Material for the task –

--- START ---

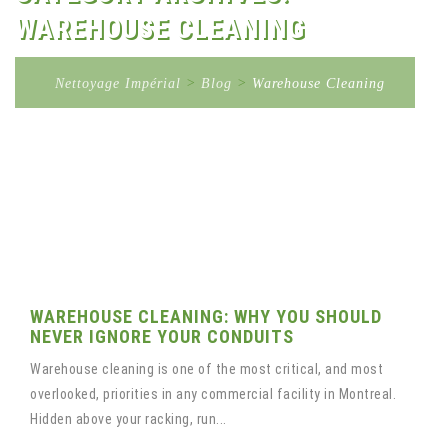
WAREHOUSE CLEANING
Nettoyage Impérial
>
Blog
>
Warehouse Cleaning
WAREHOUSE CLEANING: WHY YOU SHOULD
NEVER IGNORE YOUR CONDUITS
Warehouse cleaning is one of the most critical, and most
overlooked, priorities in any commercial facility in Montreal.
Hidden above your racking, run...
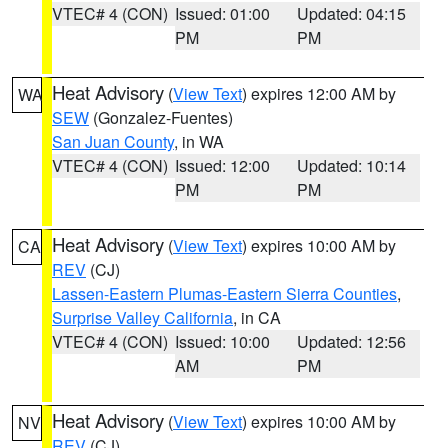
VTEC# 4 (CON)
Issued: 01:00
Updated: 04:15
PM
PM
Heat Advisory
(
View Text
) expires 12:00 AM by
WA
SEW
(Gonzalez-Fuentes)
San Juan County
, in WA
VTEC# 4 (CON)
Issued: 12:00
Updated: 10:14
PM
PM
Heat Advisory
(
View Text
) expires 10:00 AM by
CA
REV
(CJ)
Lassen-Eastern Plumas-Eastern Sierra Counties
,
Surprise Valley California
, in CA
VTEC# 4 (CON)
Issued: 10:00
Updated: 12:56
AM
PM
Heat Advisory
(
View Text
) expires 10:00 AM by
NV
REV
(CJ)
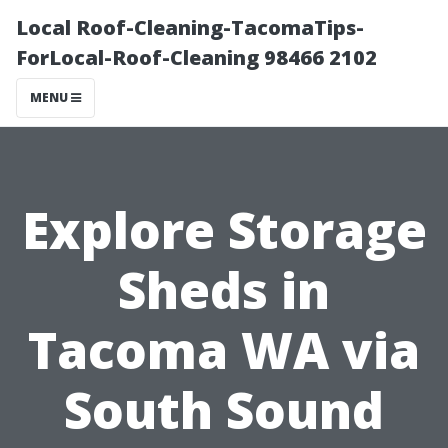
Local Roof-Cleaning-TacomaTips-
ForLocal-Roof-Cleaning 98466 2102
MENU
Explore Storage
Sheds in
Tacoma WA via
South Sound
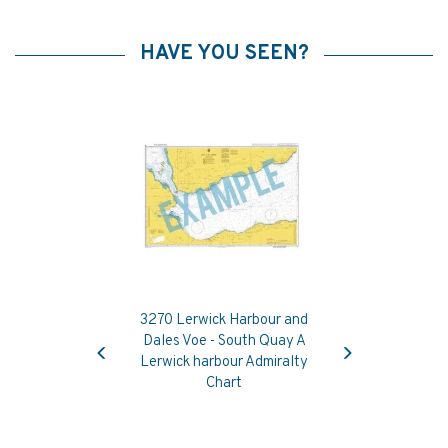
HAVE YOU SEEN?
3270 Lerwick Harbour and
Previous
Next
Dales Voe - South Quay A
Lerwick harbour Admiralty
Chart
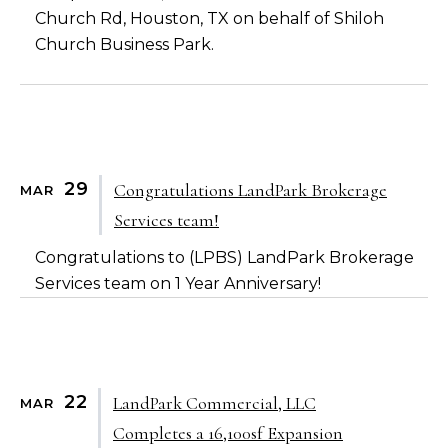
Church Rd, Houston, TX on behalf of Shiloh
Church Business Park.
29
Congratulations LandPark Brokerage
MAR
Services team!
Congratulations to (LPBS) LandPark Brokerage
Services team on 1 Year Anniversary!
22
LandPark Commercial, LLC
MAR
Completes a 16,100sf Expansion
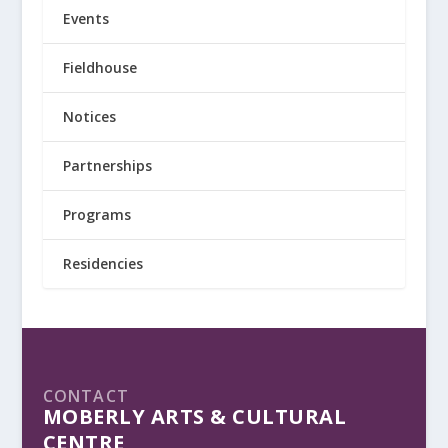
Events
Fieldhouse
Notices
Partnerships
Programs
Residencies
CONTACT
MOBERLY ARTS & CULTURAL
CENTRE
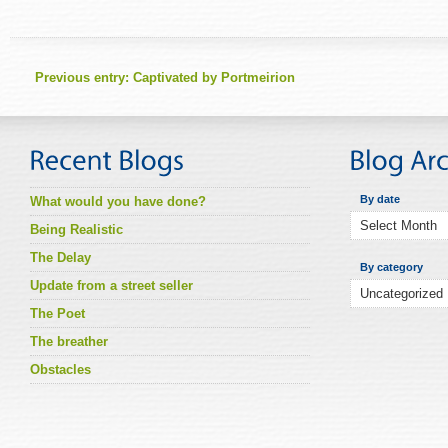
Previous entry:
Captivated by Portmeirion
By date
What would you have done?
Being Realistic
The Delay
By category
Update from a street seller
The Poet
The breather
Obstacles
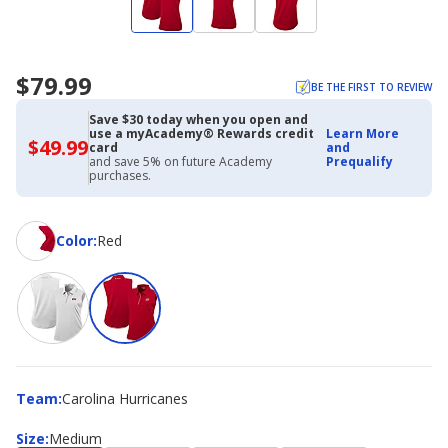
$79.99
BE THE FIRST TO REVIEW
Save $30 today when you open and
use a myAcademy® Rewards credit
Learn More
$49.99
$49.99
card
and
with
and save 5% on future Academy
Prequalify
Academy
purchases.
Credit
Card
Color
Color
:
Red
Team
Team
:
Carolina Hurricanes
Size
Size
:
Medium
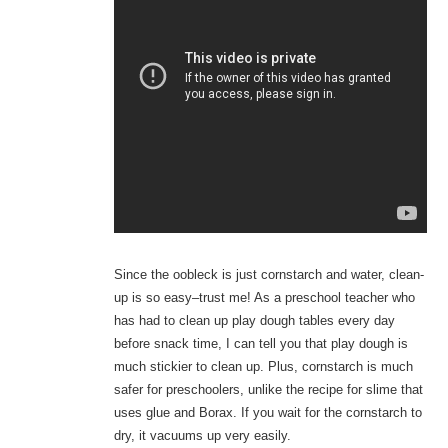
Since the oobleck is just cornstarch and water, clean-
up is so easy–trust me! As a preschool teacher who
has had to clean up play dough tables every day
before snack time, I can tell you that play dough is
much stickier to clean up. Plus, cornstarch is much
safer for preschoolers, unlike the recipe for slime that
uses glue and Borax. If you wait for the cornstarch to
dry, it vacuums up very easily.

--- END ---

Problem to solve – Go through the records above and copy every line holding the word "Church".

Result of the exercise –
Church Rd, Houston, TX on behalf of Shiloh
Church Business Park.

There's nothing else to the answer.